Over the last few days we’ve been tempted to call the current US equity investment environment “The Seinfeld Market” – a show about nothing.Despite a series of oddball macro antics over the last month, the S&P 500 is basically unchanged. Every episode/trading day starts with some unexpected catalyst (trade, rates, whatever scheme Kramer is plotting), but over time the characters/stocks just end up right where they started.

Aside from May’s slide and June’s symmetrical recovery for US large caps, the only evidence anything has actually “happened” in our market-as-sitcom is a notable bout of higher asset price correlations. We have tracked these on a monthly basis for the last decade because:

  • S&P sector correlations to the index itself are a good measure of fundamental market health. When the average industry correlation to the overall market is +0.8, as it was for years after the Financial Crisis, it means investors are treating equities as a single risky asset class. When they drop below that level, you know investors are actually allocating capital on the merits of each sector’s fundamentals.
  • The correlation between different asset classes and stocks also shows when/where macro concerns are rising. When gold’s correlation to stocks goes deeply negative, that’s a sign investor confidence in financial assets is low. When high yield corporate bond correlations to stocks rise, it means investors are worried about an imminent recession since that would crimp business earnings and cash flow.
  • High correlations leave equity markets susceptible to greater volatility since the benefit of diversification mathematically declines.

Here are our 3 observations from the latest correlation data:

#1: The last month, as volatile as it was, was not as bad as Q4 or last year’s choppy February – April period, but higher-than-normal correlations/volatility don’t disappear after just 1 month.

  • The average trailing 30-day correlation for the 11 sectors of the S&P 500 to the index is 0.74 just now.
  • Q4 2018’s average was 0.80 and February – April 2018’s mean was 0.83.
  • Across recent history, sector correlation averages of 0.75 or above tend to come in threes (i.e. once you get one, you’re likely to see the next month or two remain high).

Takeaway: the current correlation reading is right at the cusp of where you’d expect to see some further volatility.

#2: Higher correlations across some asset classes (but not others) shows that capital markets were more worried about Fed policy over the last month than trade wars.

  • EAFE (non-US developed economy) stocks and high yield corporate debt both saw higher correlations to US stocks last month at 0.90 and 0.92, respectively. Prior month readings were 0.87 and 0.59 respectively.
  • Emerging Market equities actually saw their correlation to US stocks decline over the last month, from 0.78 in May to 0.63 today.

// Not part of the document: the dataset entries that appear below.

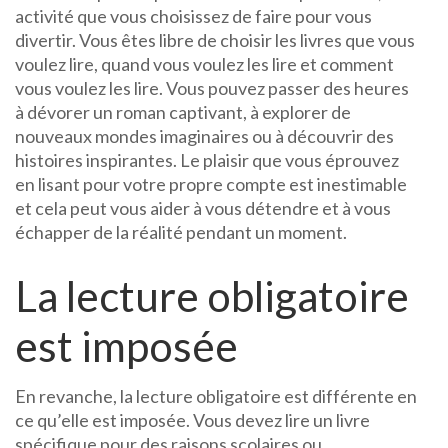
activité que vous choisissez de faire pour vous
divertir. Vous êtes libre de choisir les livres que vous
voulez lire, quand vous voulez les lire et comment
vous voulez les lire. Vous pouvez passer des heures
à dévorer un roman captivant, à explorer de
nouveaux mondes imaginaires ou à découvrir des
histoires inspirantes. Le plaisir que vous éprouvez
en lisant pour votre propre compte est inestimable
et cela peut vous aider à vous détendre et à vous
échapper de la réalité pendant un moment.
La lecture obligatoire
est imposée
En revanche, la lecture obligatoire est différente en
ce qu’elle est imposée. Vous devez lire un livre
spécifique pour des raisons scolaires ou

Takeaway: for all the focus on US-China trade, one would have thought the EM/S&P correlation would be higher. Over half of the MSCI Emerging Markets equity index is Greater China, after all. But no. Which leads us to conclude that markets were much more concerned about Fed policy, as they were in Q4 2018.

#3: Even though gold has had a good run in the last month – up 3.1%, basically its entire gain for 2019 – that’s not because it has become more/less correlated to stocks.

  • The trailing 30-day correlation between gold and the S&P is -0.27.
  • While higher than the 3-month average of 0.02, it is similar to April’s reading of -0.24.

Takeaway: gold’s correlation to stocks tends to average zero unless there is real financial stress in the system. This month’s reading is within normal bands.

Final thought: this month’s correlation data supports our basic call that US stocks will remain volatile for the next 1-3 months. The last 30 days shows that isn’t necessarily a cause for concern, however. Nothing much happened on Seinfeld for 9 seasons either, and people still watched.